In 2023, India crossed 101 million people living with type 2 diabetes — officially surpassing China to become the diabetes capital of the world. The same year, a landmark Lancet projection study modelled that India is on course to have the highest number of people living with obesity of any nation on Earth by 2050. These are not projections about a distant future — they describe a crisis that is already underway in Indian cities, Indian kitchens, and Indian bodies right now. Understanding why it is happening, and at what unusual speed, is the first step to addressing it.
Key Takeaways
- India has 101 million diabetics and 136 million pre-diabetics (ICMR 2023) — the largest diabetes burden on Earth
- The thin-fat Indian phenomenon: Indians develop metabolic disease at significantly lower BMI than Western populations — metabolic risk begins at BMI 23 for Indians versus 30 for Europeans
- Indians have disproportionately high visceral fat relative to body weight — this is the dangerous fat surrounding organs, not the visible fat under skin
- Urban India is experiencing a double burden: simultaneously dealing with undernutrition in some populations and rapid-onset obesity in others
- GLP-1 drugs (Ozempic, Wegovy, Mounjaro) exist and work — but cost ₹15,000–25,000/month, placing them out of reach for the vast majority of Indians who need them most
The Numbers: How Bad Is It?
The scale of India’s metabolic disease crisis is difficult to fully absorb. Consider the data:
- Diabetes: 101 million confirmed diabetics in 2023 (ICMR-INDIAB study). India now has more diabetics than any other country, overtaking China for the first time.
- Pre-diabetes: 136 million Indians have pre-diabetes — elevated blood glucose that has not yet crossed the clinical diabetes threshold. The majority will progress to full diabetes within a decade without intervention.
- Overweight and obesity: According to NFHS-5 (2019–21), 24% of Indian adults are overweight or obese.
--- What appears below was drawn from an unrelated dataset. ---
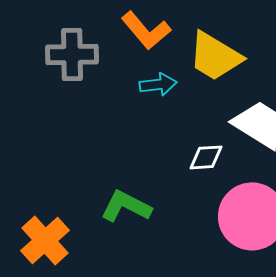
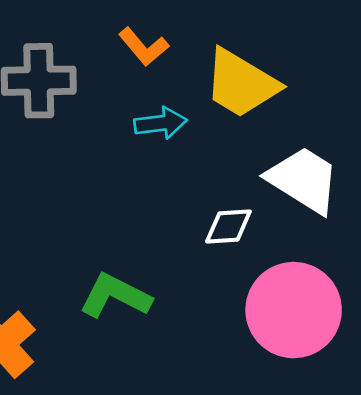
orange L-shape: (146, 30) -> (144, 47), size x0.7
This masks significant urban-rural and regional variation — urban India’s rates are 2–3 times higher than rural rates.
- Hypertension: 28% of Indian adults (ICMR 2023), with awareness rates below 50% — most people with high blood pressure do not know they have it.
- Projection: The 2024 Lancet study projects India will have 450 million overweight or obese people by 2050, the largest such burden any nation has ever carried.
The Thin-Fat Indian: Why BMI Misleads
One of the most important and underappreciated features of India’s obesity crisis is that it does not look like Western obesity. The “thin-fat Indian” phenomenon — first formally described by Professor C S Yajnik of the KEM Hospital Research Centre, Pune — describes a body composition pattern unique to South Asian populations that makes standard BMI-based risk assessment dangerously inadequate.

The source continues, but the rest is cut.